> _Problem statement_
Copy, from the material below, each line where "early" shows up.
☆ ☆ ☆ ☆
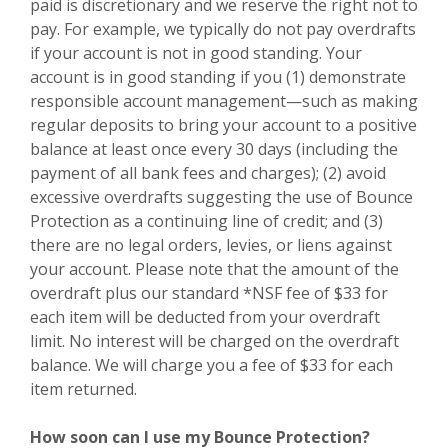
paid is discretionary and we reserve the right not to
pay. For example, we typically do not pay overdrafts
if your account is not in good standing. Your
account is in good standing if you (1) demonstrate
responsible account management—such as making
regular deposits to bring your account to a positive
balance at least once every 30 days (including the
payment of all bank fees and charges); (2) avoid
excessive overdrafts suggesting the use of Bounce
Protection as a continuing line of credit; and (3)
there are no legal orders, levies, or liens against
your account. Please note that the amount of the
overdraft plus our standard *NSF fee of $33 for
each item will be deducted from your overdraft
limit. No interest will be charged on the overdraft
balance.
We will charge you a fee of $33 for each
item returned.
How soon can I use my Bounce Protection?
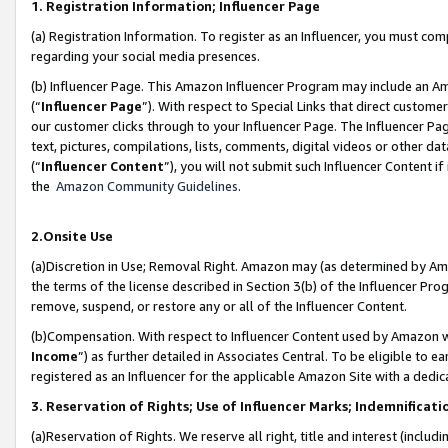
1. Registration Information; Influencer Page
(a) Registration Information. To register as an Influencer, you must co
regarding your social media presences.
(b) Influencer Page. This Amazon Influencer Program may include an A
(“
Influencer Page
”). With respect to Special Links that direct custom
our customer clicks through to your Influencer Page. The Influencer Pag
text, pictures, compilations, lists, comments, digital videos or other
(“
Influencer Content
”), you will not submit such Influencer Content if
the
Amazon Community Guidelines
.
2.Onsite Use
(a)Discretion in Use; Removal Right. Amazon may (as determined by Amazo
the terms of the license described in Section 3(b) of the Influencer Prog
remove, suspend, or restore any or all of the Influencer Content.
(b)Compensation. With respect to Influencer Content used by Amazon wi
Income
”) as further detailed in Associates Central. To be eligible t
registered as an Influencer for the applicable Amazon Site with a dedic
3. Reservation of Rights; Use of Influencer Marks; Indemnificati
(a)Reservation of Rights. We reserve all right, title and interest (includ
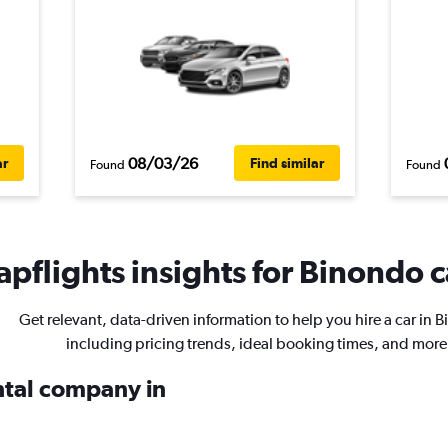
08/03/26
ar
Find similar
Found
Found
pflights insights for Binondo c
Get relevant, data-driven information to help you hire a car in 
including pricing trends, ideal booking times, and more
ental company in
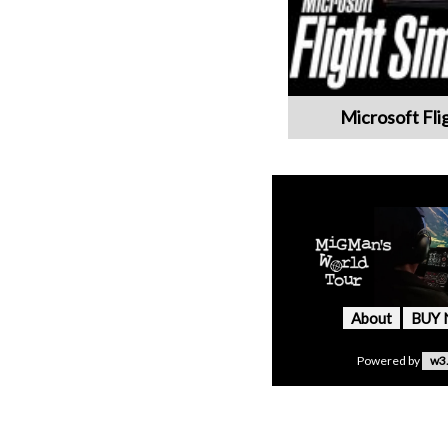
Microsoft Fli
About
BUY
Powered by
w3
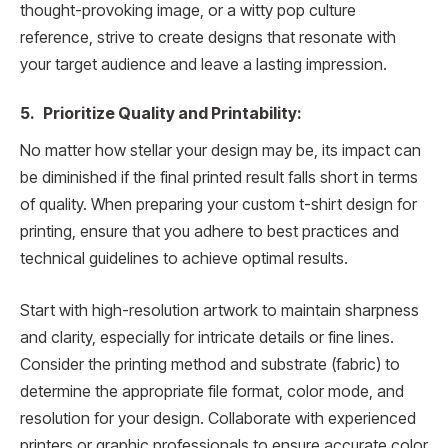
thought-provoking image, or a witty pop culture
reference, strive to create designs that resonate with
your target audience and leave a lasting impression.
5. Prioritize Quality and Printability:
No matter how stellar your design may be, its impact can
be diminished if the final printed result falls short in terms
of quality. When preparing your custom t-shirt design for
printing, ensure that you adhere to best practices and
technical guidelines to achieve optimal results.
Start with high-resolution artwork to maintain sharpness
and clarity, especially for intricate details or fine lines.
Consider the printing method and substrate (fabric) to
determine the appropriate file format, color mode, and
resolution for your design. Collaborate with experienced
printers or graphic professionals to ensure accurate color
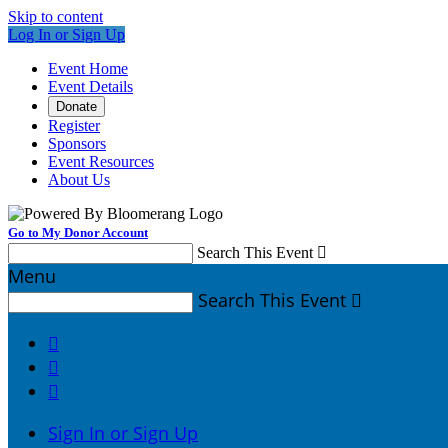
Skip to content
Log In or Sign Up
Event Home
Event Details
Donate
Register
Sponsors
Event Resources
About Us
Go to My Donor Account
Search This Event

Menu
Search This Event




Sign In or Sign Up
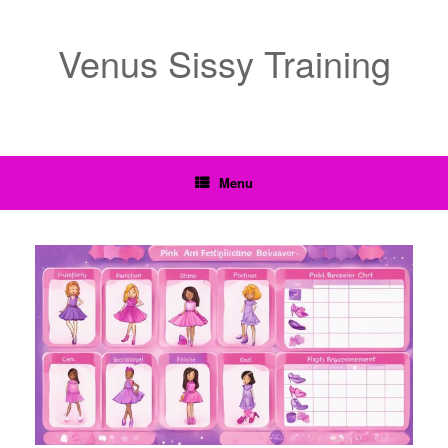
Venus Sissy Training
Menu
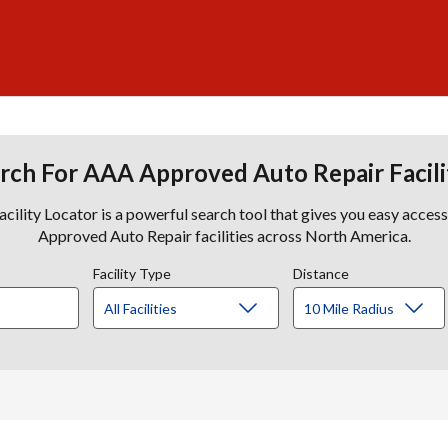
rch For AAA Approved Auto Repair Facili
lity Locator is a powerful search tool that gives you easy acces
Approved Auto Repair facilities across North America.
Facility Type
Distance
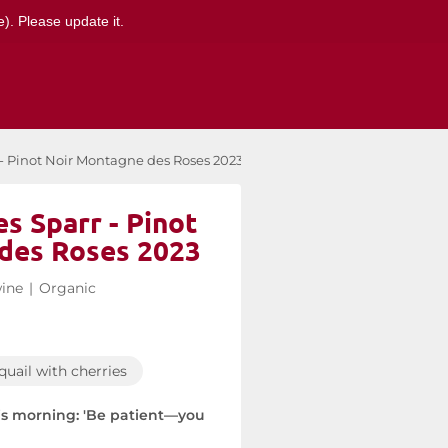
). Please update it.
 - Pinot Noir Montagne des Roses 2023
s Sparr - Pinot
des Roses 2023
ine
|
Organic
quail with cherries
his morning: 'Be patient—you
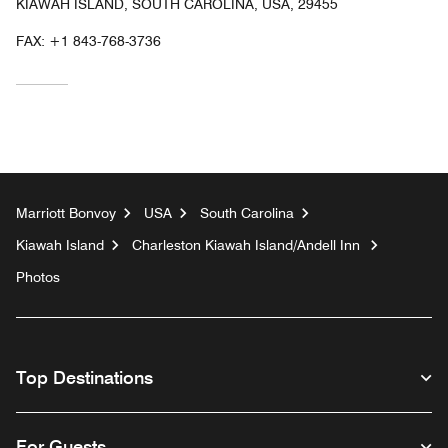
KIAWAH ISLAND, SOUTH CAROLINA, USA, 29455
FAX:
+1 843-768-3736
Marriott Bonvoy
USA
South Carolina
Kiawah Island
Charleston Kiawah Island/Andell Inn
Photos
Top Destinations
For Guests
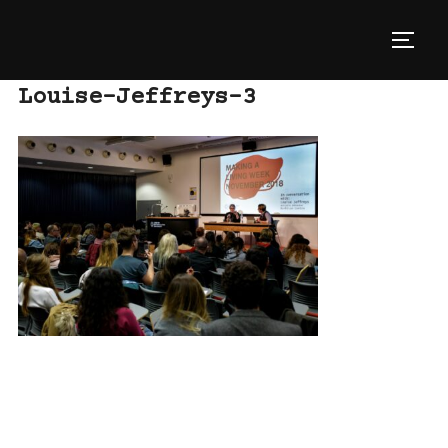
Skip
to
TOGG
content
Louise-Jeffreys-3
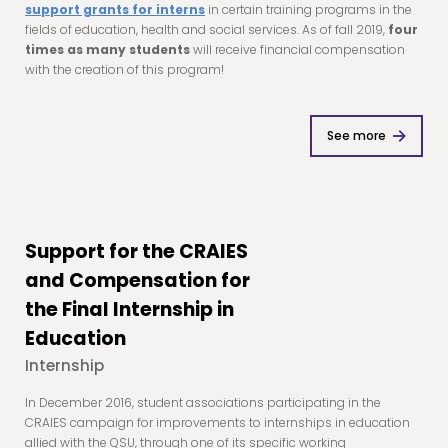
support grants for interns
in certain training programs in the
fields of education, health and social services. As of fall 2019,
four
times as many students
will receive financial compensation
with the creation of this program!
See more
Support for the CRAIES
and Compensation for
the Final Internship in
Education
Internship
In December 2016, student associations participating in the
CRAIES campaign for improvements to internships in education
allied with the QSU, through one of its specific working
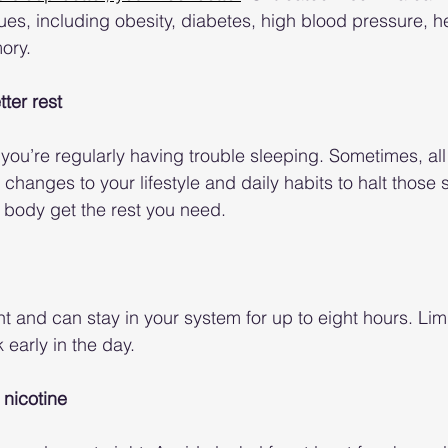
sues, including obesity, diabetes, high blood pressure, h
ory.
tter rest
f you’re regularly having trouble sleeping. Sometimes, all i
hanges to your lifestyle and daily habits to halt those 
 body get the rest you need.
nt and can stay in your system for up to eight hours. Limi
 early in the day.
 nicotine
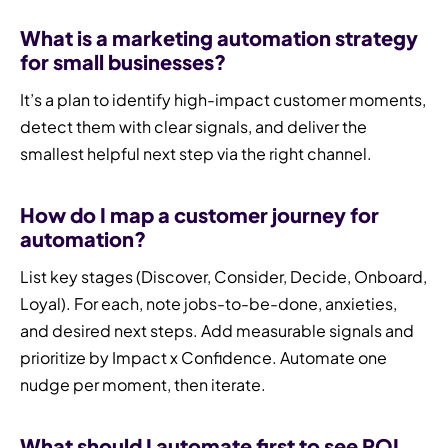
What is a marketing automation strategy
for small businesses?
It’s a plan to identify high-impact customer moments,
detect them with clear signals, and deliver the
smallest helpful next step via the right channel.
How do I map a customer journey for
automation?
List key stages (Discover, Consider, Decide, Onboard,
Loyal). For each, note jobs-to-be-done, anxieties,
and desired next steps. Add measurable signals and
prioritize by Impact x Confidence. Automate one
nudge per moment, then iterate.
What should I automate first to see ROI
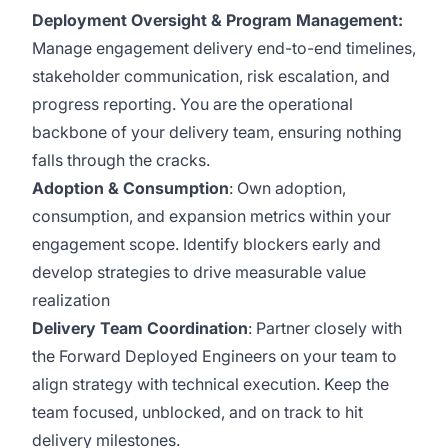
Deployment Oversight & Program Management:
Manage engagement delivery end-to-end timelines,
stakeholder communication, risk escalation, and
progress reporting. You are the operational
backbone of your delivery team, ensuring nothing
falls through the cracks.
Adoption & Consumption
:
Own adoption,
consumption, and expansion metrics within your
engagement scope. Identify blockers early and
develop strategies to drive measurable value
realization
Delivery Team Coordination
:
Partner closely with
the Forward Deployed Engineers on your team to
align strategy with technical execution. Keep the
team focused, unblocked, and on track to hit
delivery milestones.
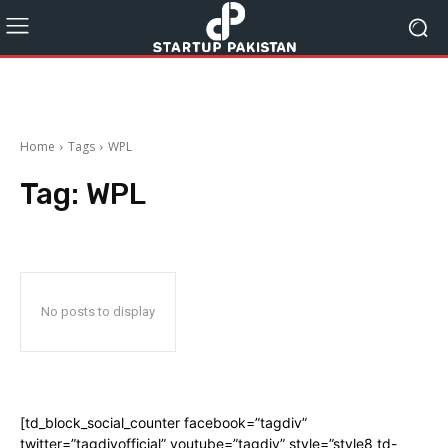
Home
Tags
WPL
Tag:
WPL
No posts to display
[td_block_social_counter facebook=”tagdiv”
twitter=”tagdivofficial” youtube=”tagdiv” style=”style8 td-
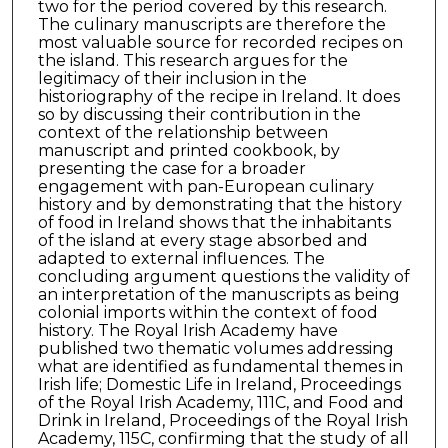
two for the period covered by this research.
The culinary manuscripts are therefore the
most valuable source for recorded recipes on
the island. This research argues for the
legitimacy of their inclusion in the
historiography of the recipe in Ireland. It does
so by discussing their contribution in the
context of the relationship between
manuscript and printed cookbook, by
presenting the case for a broader
engagement with pan-European culinary
history and by demonstrating that the history
of food in Ireland shows that the inhabitants
of the island at every stage absorbed and
adapted to external influences. The
concluding argument questions the validity of
an interpretation of the manuscripts as being
colonial imports within the context of food
history. The Royal Irish Academy have
published two thematic volumes addressing
what are identified as fundamental themes in
Irish life; Domestic Life in Ireland, Proceedings
of the Royal Irish Academy, 111C, and Food and
Drink in Ireland, Proceedings of the Royal Irish
Academy, 115C, confirming that the study of all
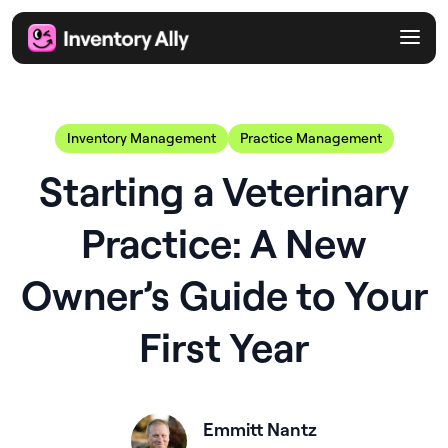
Inventory Management
Practice Management
Starting a Veterinary
Practice: A New
Owner’s Guide to Your
First Year
Emmitt Nantz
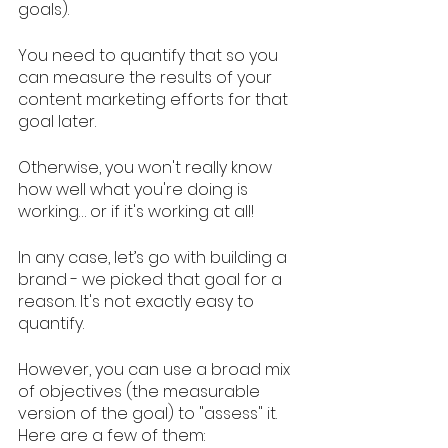
goals). 
You need to quantify that so you 
can measure the results of your 
content marketing efforts for that 
goal later. 
Otherwise, you won't really know 
how well what you're doing is 
working… or if it's working at all! 
In any case, let’s go with building a 
brand - we picked that goal for a 
reason. It's not exactly easy to 
quantify. 
However, you can use a broad mix 
of objectives (the measurable 
version of the goal) to "assess" it. 
Here are a few of them:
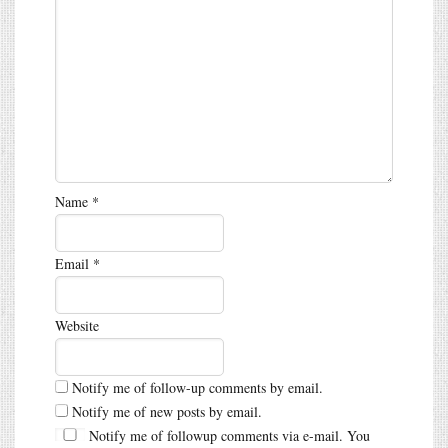
Name
*
Email
*
Website
Notify me of follow-up comments by email.
Notify me of new posts by email.
Notify me of followup comments via e-mail. You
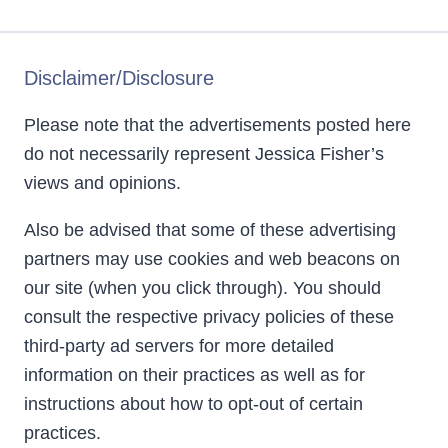
Disclaimer/Disclosure
Please note that the advertisements posted here
do not necessarily represent Jessica Fisher’s
views and opinions.
Also be advised that some of these advertising
partners may use cookies and web beacons on
our site (when you click through). You should
consult the respective privacy policies of these
third-party ad servers for more detailed
information on their practices as well as for
instructions about how to opt-out of certain
practices.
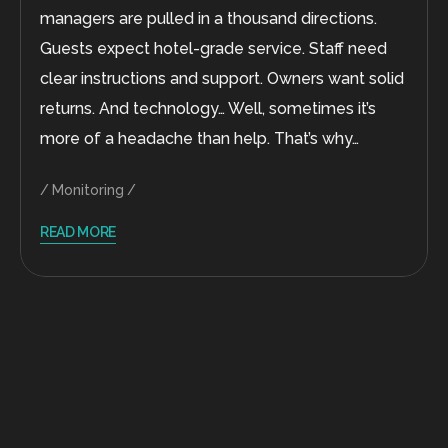
managers are pulled in a thousand directions.
Guests expect hotel-grade service. Staff need
clear instructions and support. Owners want solid
returns. And technology… Well, sometimes it’s
more of a headache than help. That’s why…
Monitoring
READ MORE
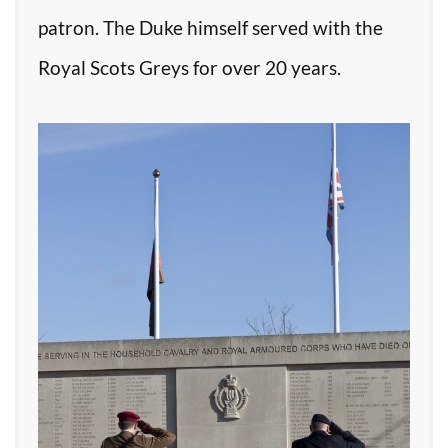
patron. The Duke himself served with the
Royal Scots Greys for over 20 years.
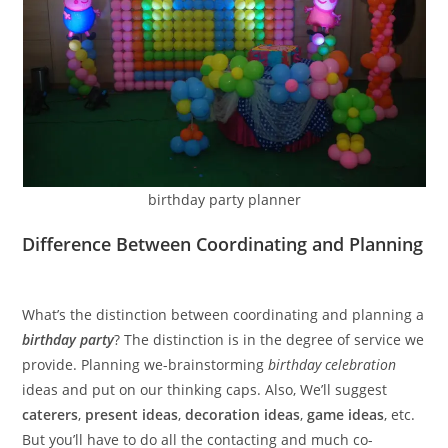
birthday party planner
Difference Between Coordinating and Planning
What’s the distinction between coordinating and planning a
birthday party
? The distinction is in the degree of service we
provide. Planning we-brainstorming
birthday celebration
ideas and put on our thinking caps. Also, We’ll suggest
caterers
,
present ideas
,
decoration ideas
,
game ideas
, etc.
But you’ll have to do all the contacting and much co-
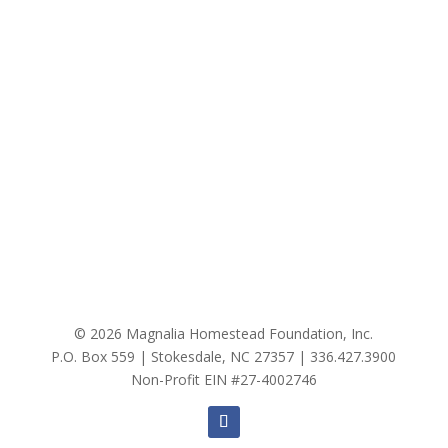
© 2026 Magnalia Homestead Foundation, Inc.
P.O. Box 559 | Stokesdale, NC 27357 |
336.427.3900
Non-Profit EIN #27-4002746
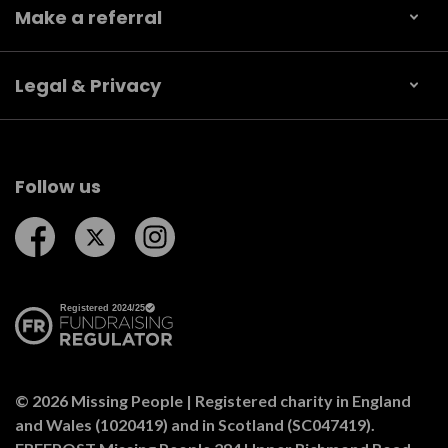
Make a referral
Legal & Privacy
Follow us
Follow us on Facebook
Follow us on Twitter
Follow us on Instagram
© 2026 Missing People | Registered charity in England
and Wales (1020419) and in Scotland (SC047419).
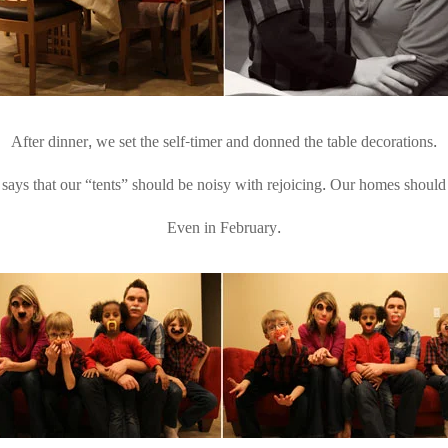
After dinner, we set the self-timer and donned the table decorations.
ys that our “tents” should be noisy with rejoicing. Our homes should 
Even in February.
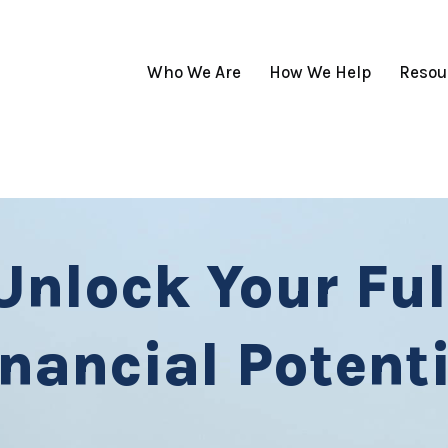
Who We Are
How We Help
Resou
Unlock Your Ful
inancial Potenti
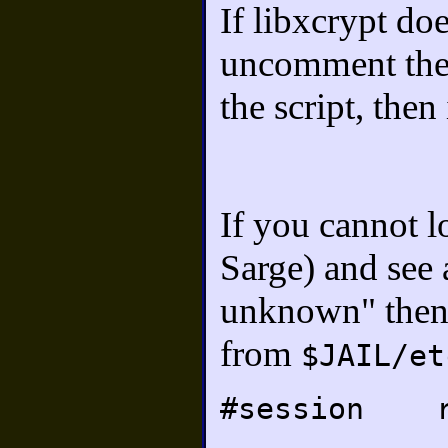
If libxcrypt do
uncomment the 
the script, then
If you cannot l
Sarge) and see 
unknown" then 
from
$JAIL/et
#session r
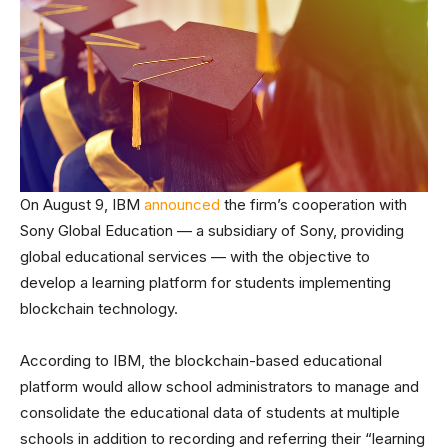
On August 9, IBM
announced
the firm’s cooperation with
Sony Global Education — a subsidiary of Sony, providing
global educational services — with the objective to
develop a learning platform for students implementing
blockchain technology.
According to IBM, the blockchain-based educational
platform would allow school administrators to manage and
consolidate the educational data of students at multiple
schools in addition to recording and referring their “learning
☆ ☆ ☆ ☆
> _Completed task_
 early in the day.
engagement scope. Identify blockers early and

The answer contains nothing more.